溺水すると、基本的には大量の液体を吸引してしまいますから、画像のように中間の液体層が現れます。

それに加えて、溺死の所見のひとつである"呼吸運動による泡沫"(シャウムピルツ)が上層に形成されます。

最下層には食物残渣や溺水時に吸引した泥や砂などの固体成分の層が出来ます。

割と単純な原理ですよね。


ここで重要なのが、上層の"泡沫"と下層の"泥や砂"です。

中間層の液体は、死後も水が胃内に入り込むことがありますし、生前に飲水したものかも知れません。

下層の食物残渣は言うまでもなく、単に生前の食べ物が残っていただけですよね。

例えば、溺死ではなくても、生前に多飲多食すれば2層に分かれ得るのは容易に想像できると思います。

なので、この層(水の中間層と食物残渣のみの下層)の意義はそれほど深くはありません。


ところが、上層の"泡沫"は日常生活や死後には出来ません。

上層のシャウムピルツは、溺水時の呼吸運動によって水が肺でシェイクされることで出来るため、"溺水"を示唆する所見と言えます。

また下層の"泥や砂"というのも、基本的には日常生活で摂取することはありませんし、死後偶発的に入ってくることも基本的には考えられません。

従って、溺水時に水とともに泥や砂を吸い込んでしまった(つまり溺水した)と言えるのです。

ここがすごくポイントだと私は思っています。



ということで、今回は"ワイドラー徴候"を取り上げました。


「すごく単純な現象なのに、何故わざわざこんな大層な名前が付いているのだろう...」とかつて私も思ったりしました。

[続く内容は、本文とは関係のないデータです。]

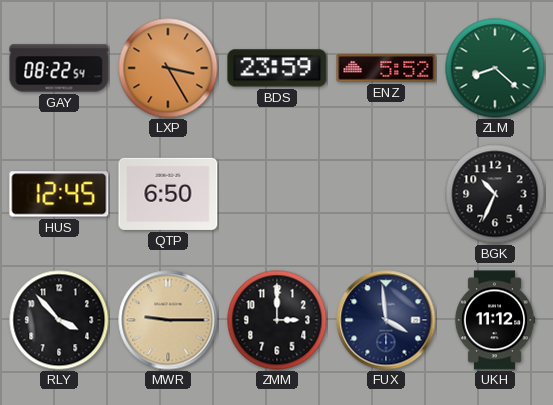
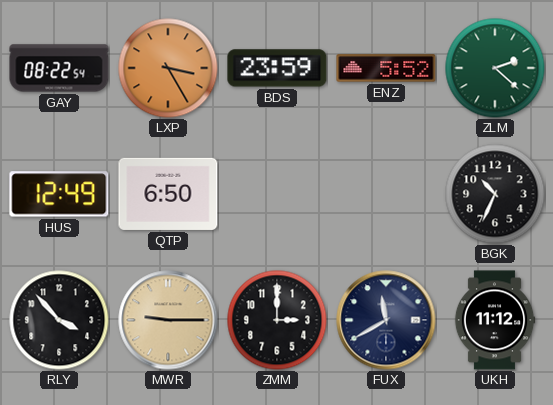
ZLM: 8:22 -> 2:22
HUS: 12:45 -> 12:49
FUX: 3:59 -> 11:40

しかし、実際にこのように名前が付くと、その現象などを専門家間の共通認識として表現しやすいですし、議論も深まるんですよね。

「溺水の時に3層になるあの現象のヤツ」ではなく『ワイドラー徴候!』と言えた方がすっきりしますし、単純に3層になるだけではなく、前述のようにその本質や意義まで言い表すことができます。


他の法医学用語もそうですが、こうやった名前が付くことはその学問の発展にも繋がるのです。

ワイドラー先生のように、いつか私も何かを新発見して自分の名前が付いた用語としてこの世に名を刻みたいものです。